Florida’s newest problem is roughly the circumference of a telephone pole. It has no toes. It snacks on rabbits. It’s the Burmese python. And in South Florida, the problem is growing in number and in feet.

“Last year, we caught 95 pythons,” said Skip Snow, a biologist with Florida Everglades National Park. That’s not counting the 13-footer that exploded after trying to eat an alligator, or two others that got loose and ate a Siamese cat and a turkey.

Actually, despite the headline, it’s not that new, but it does give me an excuse to link to the old story about the python-alligator death match.


Caption: The hind legs and tail of a two-metre alligator protude out of the body of a dead, four-metre python in Everglades National Park in Florida.

But back to the new python scare story for a minute:

Pythons have also discovered suburbia, said Capt. Ernie Jillson, who helps run the Miami-Dade County fire department’s snake squad. They catch around 20 pythons a year.

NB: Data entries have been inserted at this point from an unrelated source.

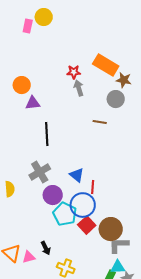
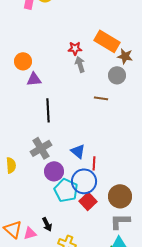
brown circle: (111, 229) -> (120, 196), moved

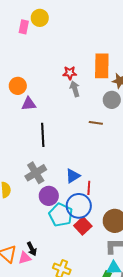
orange rectangle: (107, 41) -> (102, 66), turned 60
blue triangle: (78, 151) -> (73, 176), turned 49
black arrow: (47, 224) -> (32, 249), moved

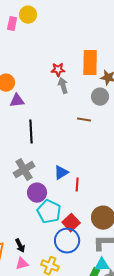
blue circle: (79, 206) -> (67, 241), moved
pink triangle: (25, 258) -> (22, 264), moved

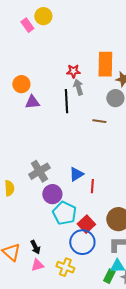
pink rectangle: (12, 24) -> (27, 25), turned -48
black line: (31, 132) -> (66, 101), moved

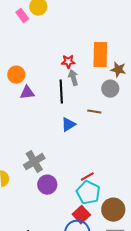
blue triangle: (76, 174) -> (68, 125), moved
red line: (92, 186) -> (87, 177), turned 56
cyan pentagon: (64, 213) -> (88, 193), moved

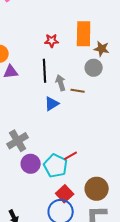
gray arrow: (73, 78) -> (61, 83), moved
cyan pentagon: (88, 193) -> (56, 166), moved

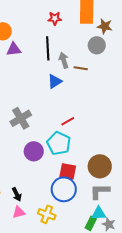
red line: (71, 156) -> (68, 121), moved
purple circle: (31, 164) -> (34, 151), moved
red square: (65, 194) -> (68, 171), turned -36

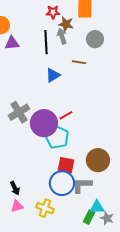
brown star: (105, 26) -> (66, 24), moved
gray arrow: (64, 60) -> (62, 36), moved
purple circle: (34, 151) -> (44, 123), moved, size x1.4
gray L-shape: (100, 191) -> (82, 185), moved

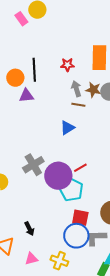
brown star: (66, 24) -> (93, 90), moved
black line: (46, 42) -> (34, 70), moved
brown line: (79, 62) -> (78, 105), moved
black arrow: (15, 188) -> (29, 229), moved

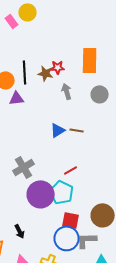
brown star: (93, 90) -> (46, 73), moved
brown line: (78, 105) -> (77, 130), moved
purple circle: (58, 176) -> (41, 194), moved

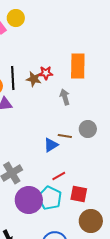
gray arrow: (67, 91) -> (65, 97), moved
gray circle: (100, 94) -> (88, 129), moved
blue triangle: (58, 130) -> (51, 145), moved
red square: (71, 220) -> (79, 194), moved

Miami-Dade County Fire Dept. has a “snake squad”??? And they’ve caught no local politicians? This requires an investigation. (Also, does the Fire Dept. have a ‘cat up tree squad’ or is that just part of normal duties?)

Posted in Florida | 1 Comment

The Great American (Liberal) Novel?

The Carpetbagger Report asks an interesting question:

A long-time regular, R.M., recently raised an interesting question via email. A conservative friend recommended that he read “Atlas Shrugged,” which the friend thought would help open his liberal eyes and lead him to the embrace poorly-written novels contrived plots conservative thinking.

Setting Ayn Rand aside, R.M. asked a good question: If the situation was reversed, and a liberal wanted to recommend one book to a conservative, which book should he or she pick?

Some of the more recent books that came to mind are preaching-to-the-choir kind of texts, which a) have their place; and b) when it comes to Al Franken and Molly Ivins, can be fun to read, but wouldn’t necessarily be the first thing I’d recommend to a conservative or politically-neutral reader.

The point isn’t to pick your favorite liberal book, or the one that has had the most impact, but rather the one that can speak to a broad audience and help present a liberal ideology in a persuasive way.

Fiction or non-fiction, recent or “classic” — which book would you pick?

For fiction, I was thinking along the lines of Grapes of Wrath, but it’s a bit dated.

For non-fiction, Simple Justice? Or is that too dated too? If so, really any decent account of the Bush administration ought to do…

Posted in Politics: US | 26 Comments

Good Slogan. Quixotic Campaign.

Former Alaska Senator Mike Gravel is running for President. Sounds hoplessly quixotic, but “Gravel Rocks” will be a nice campaign button.